Angélica pisoteó todo su amor propio.

—¿Habéis sabido algo? ¡Ay, señor, por lo que más queráis, informadme! Llevo varios días en la más absoluta incertidumbre.

—¡Ay, señora! No intentaré escudarme tras una falsa discreción, ni perderme en palabras de consuelo. Os confieso que sé muy poca cosa. Sólo por una información oficiosa del Palacio, me enteré, con estupor, lo confieso, del arresto del señor de Peyrac. Por ello os pido, en vuestro interés propio y en el de vuestro marido, que no tengáis en cuenta hasta nueva orden lo que voy a confiaros. Es por lo demás, lo repito, una información muy menguada. Hela aquí: vuestro marido fue detenido en virtud de una cédula de tercera categoría, es decir, por orden del rey. El oficial o gentilhombre incriminado es
invitado
por el rey a dirigirse en secreto, pero libremente, aunque acompañado por un comisario real, al lugar que se le designa. En lo que concierne a vuestro esposo, fue conducido a For-Lévéque, de donde se le ha trasladado a la Bastilla.

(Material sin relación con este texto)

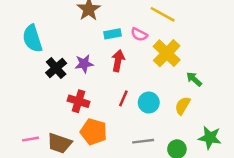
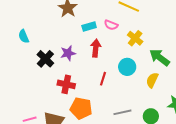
cyan semicircle: (32, 38) -> (24, 36), size x0.6
yellow cross: (167, 53) -> (135, 38), size x0.7
green arrow: (194, 79) -> (160, 57), size x1.5
cyan circle: (149, 103) -> (127, 67), moved

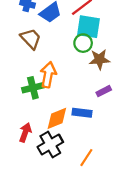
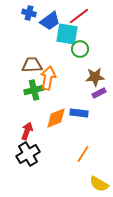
cyan square: (89, 27) -> (67, 34), moved
brown trapezoid: (31, 39) -> (32, 65), moved, turned -50
brown star: (99, 59) -> (95, 77), moved
black cross: (50, 144) -> (28, 154), moved

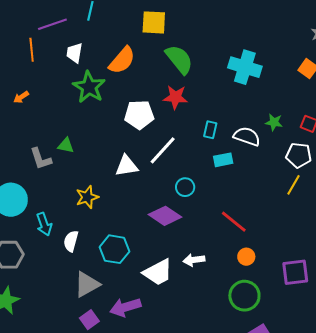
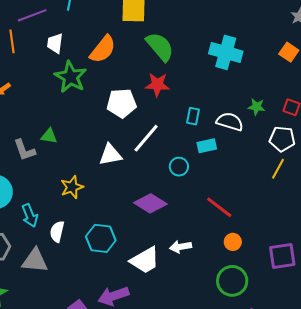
cyan circle: (185, 187) -> (179, 167), moved
gray triangle: (87, 284) -> (35, 261), moved, turned 36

—Os doy las gracias por haberme confirmado noticias tranquilizadoras. Muchas gentes han ido a la Bastilla y han salido de ella rehabilitadas en cuanto se ha hecho la luz sobre las calumnias que las habían conducido a ella.

—Veo que sois mujer de sangre fría —dijo el magistrado Fallot con un movimiento aprobador de la barbilla—, pero no quisiera daros la ilusión de que las cosas se van a arreglar fácilmente, porque he sabido también que la orden de arresto firmada por el rey especificaba que no se mencionase en los registros de la cárcel ni el nombre del detenido ni la acusación de que era objeto.

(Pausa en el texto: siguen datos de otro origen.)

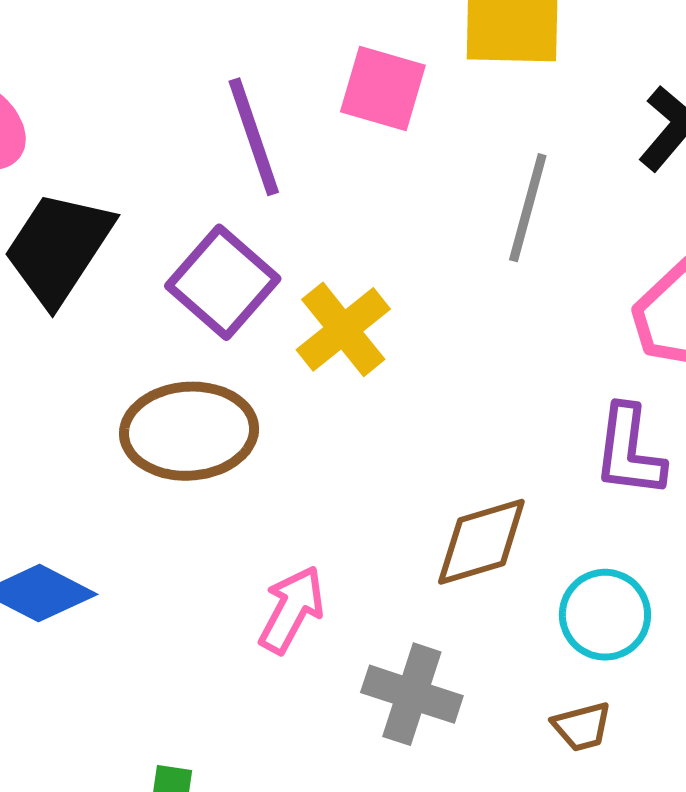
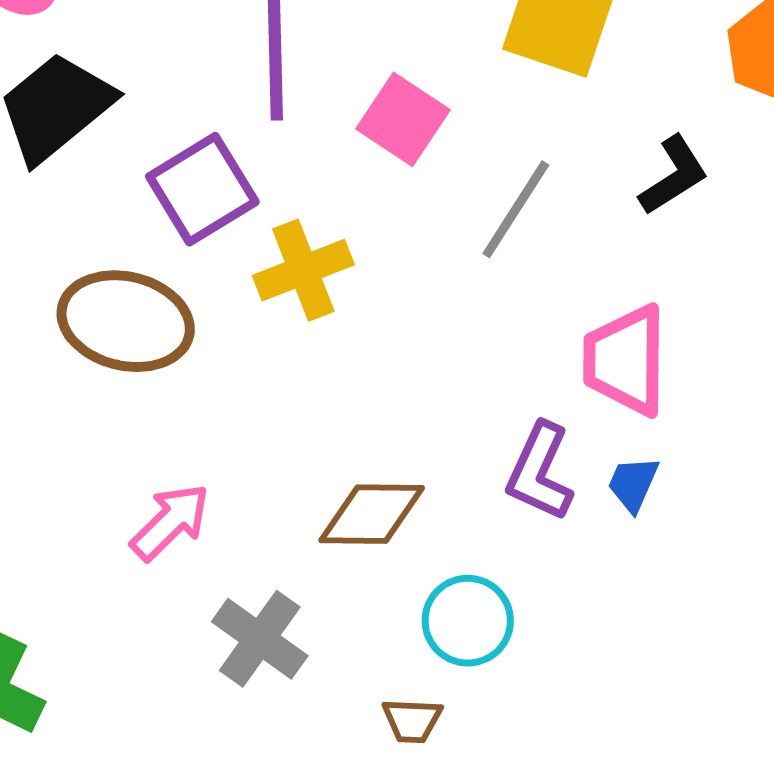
pink square: (383, 88) -> (403, 119), moved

—Sin duda el rey no desea infligir una afrenta a uno de sus fieles subditos antes de haber examinado por sí mismo los hechos de que le acusan. Quiere poder declararle inocente sin escándalo…

—U olvidarle.

—¿Cómo olvidarle? —repitió Angélica sacudida por un estremecimiento.

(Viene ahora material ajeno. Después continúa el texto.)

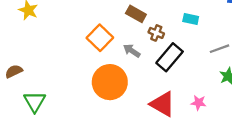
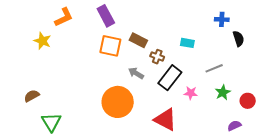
orange square: (100, 38) -> (110, 46), moved, turned -30
pink star: (199, 103) -> (191, 93), moved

—Hay muchas gentes a quienes se olvida en las prisiones —dijo el magistrado cerrando los ojos a medias y mirando muy a lo lejos— tan seguramente como en el fondo de una tumba. Es cierto que en sí no es deshonroso estar prisionero en la Bastilla, que es la prisión de las personas de calidad y por la cual han pasado varios príncipes de la sangre sin descender de rango por ello. Sin embargo, insisto en el hecho de que ser un prisionero anónimo y secreto indica que el asunto es extraordinariamente grave.

Angélica se quedó silenciosa un instante. De pronto sintió cansancio y el hambre le atenazaba el estómago. ¿A menos que no fuese angustia? Levantó los ojos hacia el magistrado, en el cual esperaba un aliado.

—Puesto que tenéis la bondad de aclararme las cosas, decidme, señor, ¿qué debo hacer?

—Una vez más, señora, no se trata de bondad, sino de justicia. Por puro espíritu de justicia os recibo bajo mi techo, y puesto que me pedís consejo, os dirigiré a otro letrado. Porque temo que mi propio crédito en este asunto sea juzgado parcial e interesado, aunque nuestras relaciones de familia no hayan sido hasta ahora muy frecuentes.